Situated halfway between the delta and the spectacular Central Kalahari Game Reserve, the camp has nine luxurious guest tents, all with en suite bathrooms equipped with solar-powered hot and cold running showers.
It is run by conservationist David Dugmore, an old friend not just of Harry but also his brother and father. He and his brother Roger, who organizes mobile safaris, were guests at William and Kate’s wedding in 2011. At the forefront of dealing with the conflict between wildlife and cattle farming, Dugmore’s views have helped shape the thinking of the princes about conservation. He has a radical plan to make Botswana the biggest conservation project in the world by creating a transfrontier park in which animals can freely migrate between the Okavango
and the Kalahari.
Doubtless he discussed the latest developments with the prince, while giving a conservation primer to Harry’s American girlfriend.
However, they had not come thousands of miles to learn about conservation, interested though they both were in the topic. Their days and nights under canvas in the middle of nowhere were a chance to get to know one another without any distractions. That meant, for once, the chattily effusive Meghan Markle maintained radio silence on her social media accounts, the normally prolific web maven going dark between August 21 and 28.
Conversationally, Harry, who has spoken about his ambition to be a safari guide, was on home turf, the old Africa hand well able to impress Meghan with his local knowledge of the bush and the dynamic relationship between indigenous tribes and the native flora and fauna. After all, what is there not to love about a guy who spends his holidays saving elephants and rhinos?

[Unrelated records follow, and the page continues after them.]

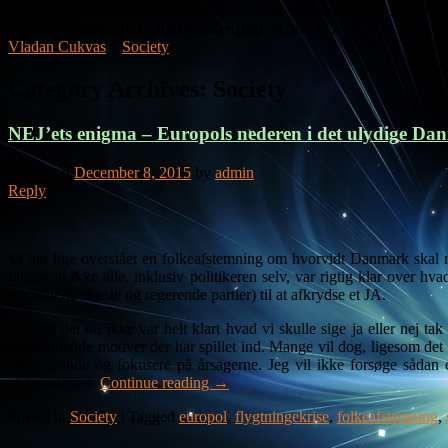
Warning
: Use of undefined constant simple_breadcrumb - assumed 's
content/themes/2011-child/header.php
on line
137
Vladan Cukvas
»
Society
Category Archives:
Society
NEJ’ets enigma – Europols nederen i det ulydige Da
Posted on
December 8, 2015
by
admin
Reply
Vi har lige overstået en folkeafstemning om hvorvidt Danmark skal m
faktisk at ikke alle, inklusiv politikeren selv, var rigtig klar over h
inklusiv de største og regerende partier) til at afkrydse et JA.
Selvom det nu ikke var helt klart hvad vi skulle sige ja eller nej ta
modstridende motiver der har spillet ind. Mange vil dog, ligesom det 
disse grunde og fokusere på årsagerne. Jeg vil ikke forsøge sådan
afstemningen.
Continue reading
→
Posted in
Society
|
Tagged
europol
,
flygtningekrise
,
folkeafstemning
,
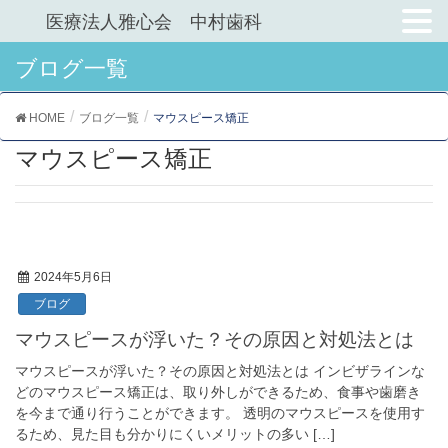
医療法人雅心会 中村歯科
ブログ一覧
HOME
ブログ一覧
マウスピース矯正
マウスピース矯正
2024年5月6日
ブログ
マウスピースが浮いた？その原因と対処法とは
マウスピースが浮いた？その原因と対処法とは インビザラインな
どのマウスピース矯正は、取り外しができるため、食事や歯磨き
を今まで通り行うことができます。 透明のマウスピースを使用す
るため、見た目も分かりにくいメリットの多い […]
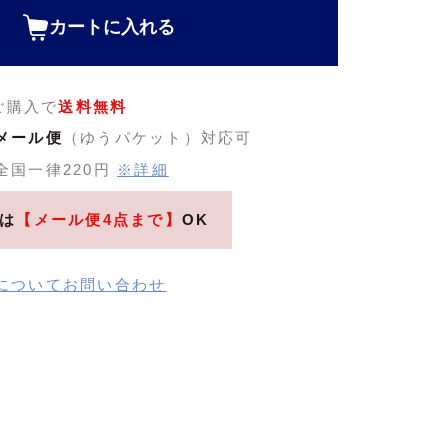
カートに入れる
のご購入で
送料無料
メール便
（ゆうパケット）対応可
全国一律220円
※詳細
は
【メール便4点まで】
OK
についてお問い合わせ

Though Meghan had been to Rwanda on behalf of World Vision Canada, she had never experienced anything so remote and primitive. Sipping a glass of decent red wine by the pool at Le Sirenuse in Positano simply did not compare with watching the vast herds roaming the plains, a sundowner cocktail in hand.
When the sun finally did go down, after a meal of chicken or game stew, they drank in the shimmering carapace of the stars above them. And when they retired for the night, they were lulled to sleep by the chirping of the yellow-throated sand grouse and the melancholy call of zebra at the water’s edge. At dawn they were awoken by a chattering chorus of birds, noisier than usual, as it was their mating season.
During the days, the couple was able to choose from walking tours and day-long safaris deep into the Kalahari Desert. Along the banks of the river, crocodiles are a common sight, while sharp-eyed visitors can occasionally see lions and cheetahs. After a dusty safari the couple could relax in the natural rock swimming pool overlooking the river—crocodiles excluded.